By Shawn Smith
“Feeling good comes easy now since I’ve got the pill,” Loretta Lynn touted in her controversial 1975 song “The Pill,” but for some women the pill, or birth control, come with less- than-feel-good effects.
On Candace Cameron Bure’s podcast, the actress shared her personal experience with hormonal birth control with OB-GYN Dr. Tabatha Barber.
“I’ve talked openly about dealing with depression in my life, and that first started in my very early 20s, and there were circumstances around that certainly played into it, but that’s also when I went on birth control,” Bure told Barber.
“But I never, ever thought that birth control could have something to do with maybe something that was inherently there, but making it worse or possibly causing it,” Bure went on to say.
“Birth control pills deplete major vitamins and minerals in our body, but no one tells you that when you sign up to go on the pill,” Dr. Barber said. “I didn’t tell my patients that. I didn’t learn that until I went on to the Cleveland Clinic Institute of functional medicine.”
She explained that one of those essential vitamins is vitamin B that help with mood and focus. Dr. Barber also mentioned that magnesium can also be depleted.

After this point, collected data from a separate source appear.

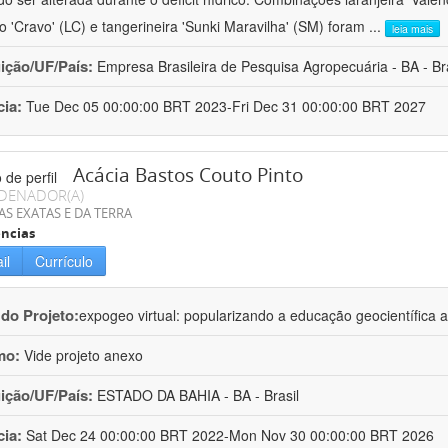
ro 'Cravo' (LC) e tangerineira 'Sunki Maravilha' (SM) foram
...
leia mais
uição/UF/País:
Empresa Brasileira de Pesquisa Agropecuária - BA - Bra
cia:
Tue Dec 05 00:00:00 BRT 2023-Fri Dec 31 00:00:00 BRT 2027
Acácia Bastos Couto Pinto
DENADOR(A)
AS EXATAS E DA TERRA
ncias
il
Currículo
 do Projeto:
expogeo virtual: popularizando a educação geocientífica a
mo:
Vide projeto anexo
uição/UF/País:
ESTADO DA BAHIA - BA - Brasil
cia:
Sat Dec 24 00:00:00 BRT 2022-Mon Nov 30 00:00:00 BRT 2026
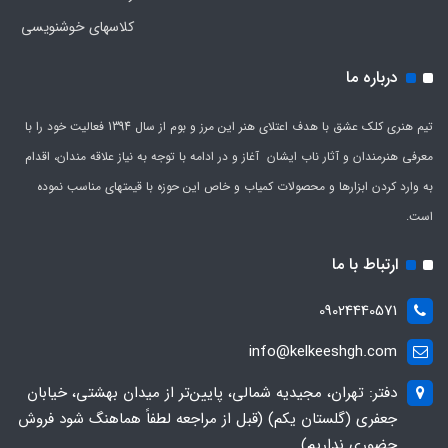
کلاسهای خوشنویسی
درباره ما
تیم هنری کلک عشق با هدف اعتلای هنر این مرز و بوم از سال 1394 فعالیت خود را با
معرفی هنرمندان و آثار ناب ایشان آغاز و در ادامه با توجه به نیاز علاقه مندان، اقدام
به وارد کردن ابزارها و محصولات کمیاب و خاص این حوزه با قیمتهای مناسب نموده
است.
ارتباط با ما
09024440571
info@kelkeeshgh.com
دفتر: تهران، مجیدیه شمالی، پایین‌تر از میدان بهشتی، خیابان
جعفری (گلستان یکم) (قبل از مراجعه لطفاً هماهنگ شود فروش
حضوری نداریم)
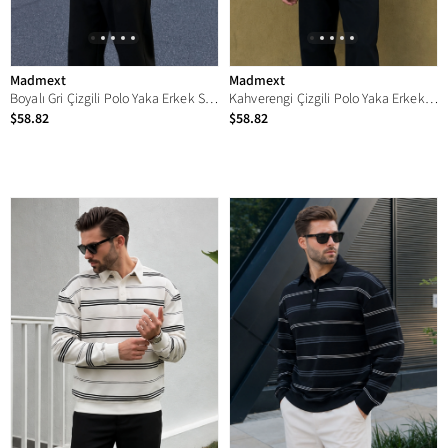
Madmext
Madmext
Boyalı Gri Çizgili Polo Yaka Erkek Sweatshirt E7172
Kahverengi Çizgili Polo Yaka Erkek Sweatshirt E7172
$58.82
$58.82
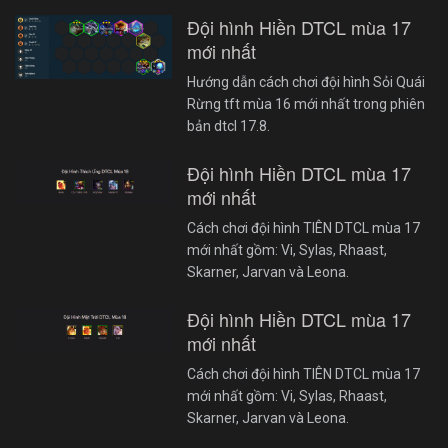
Đội hình Hiền DTCL mùa 17
mới nhất
Hướng dẫn cách chơi đội hình Sỏi Quái
Rừng tft mùa 16 mới nhất trong phiên
bản dtcl 17.8.
Đội hình Hiền DTCL mùa 17
mới nhất
Cách chơi đội hình TIÊN DTCL mùa 17
mới nhất gồm: Vi, Sylas, Rhaast,
Skarner, Jarvan và Leona.
Đội hình Hiền DTCL mùa 17
mới nhất
Cách chơi đội hình TIÊN DTCL mùa 17
mới nhất gồm: Vi, Sylas, Rhaast,
Skarner, Jarvan và Leona.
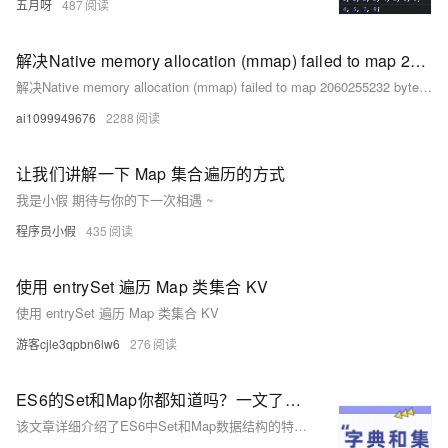
五月呀
487
解决Native memory allocation (mmap) failed to map 2060255232 bytes for committing reserved memory.
解决Native memory allocation (mmap) failed to map 2060255232 bytes for committing reserved memory.
ai1099949676
2288
让我们讲解一下 Map 集合遍历的方式
我是小假 期待与你的下一次相遇 ~
程序员小假
435
使用 entrySet 遍历 Map 类集合 KV
使用 entrySet 遍历 Map 类集合 KV
游客cjle3qpbn6lw6
276
ES6的Set和Map你都知道吗？一文了解集合和字典在前端中的应用
该文章详细介绍了ES6中Set和Map数据结构的特性和使用方法，并探讨了它们在前端开发中的具体应用，包括如何利用这些数据结构来解决常见的编程问题。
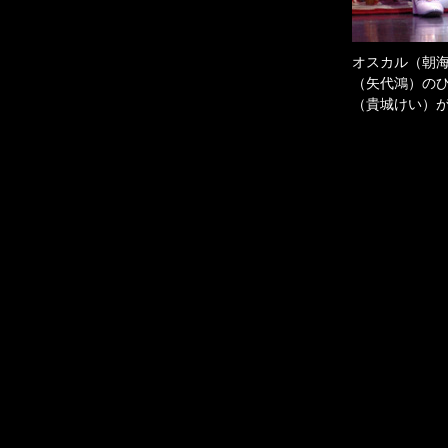
オスカル（朝
（矢代鴻）の
（貴城けい）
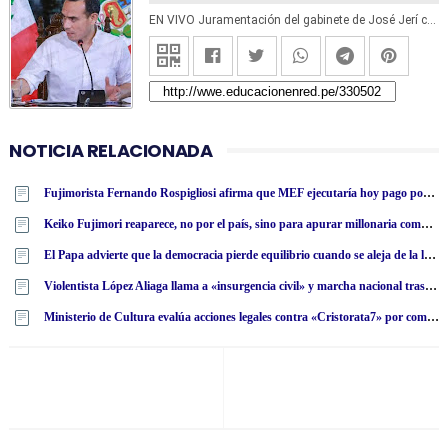
EN VIVO Juramentación del gabinete de José Jerí con Ernesto Álvarez Miranda como premier. Transmisión por TV Perú Canal 7
NOTICIA RELACIONADA
Fujimorista Fernando Rospigliosi afirma que MEF ejecutaría hoy pago por compra de aviones F-16 pese a postura del Ejecutivo
Keiko Fujimori reaparece, no por el país, sino para apurar millonaria compra de aviones F16 de la década de 1970
El Papa advierte que la democracia pierde equilibrio cuando se aleja de la ley moral
Violentista López Aliaga llama a «insurgencia civil» y marcha nacional tras denunciar fraude electoral
Ministerio de Cultura evalúa acciones legales contra «Cristorata7» por comentarios racistas tras aplastante derrota de César Acuña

Low magnesium is believed to linked to depression.
Women’s Health magazine reported on a study of 8,800 participants under 65 that those with low magnesium had a 22 percent higher chance of depression.
“It also changes your gut microbiome, the bacteria that live in your body and make your neurotransmitters like your serotonin and your GABA,” she mentioned.
“GABA is an amazing, calming neurotransmitter…It helps us not feel anxious,” the physician explained. “It helps us calm down and go to sleep and so when we have these disruptions going on, it can manifest as an anxiety disorder.”
“So like my heart breaks for you,” Dr. Barber told Bure. “My heart breaks for me because I’ve lived through all of this myself as well.”
Birth control has been linked to higher risk of certain cancers as well. One study led by Danish neurologist Dr. David Gaist studied a group of 317 women. The study found that women who were on progestogen-only birth control had a 2.4 higher chance of developing brain tumors.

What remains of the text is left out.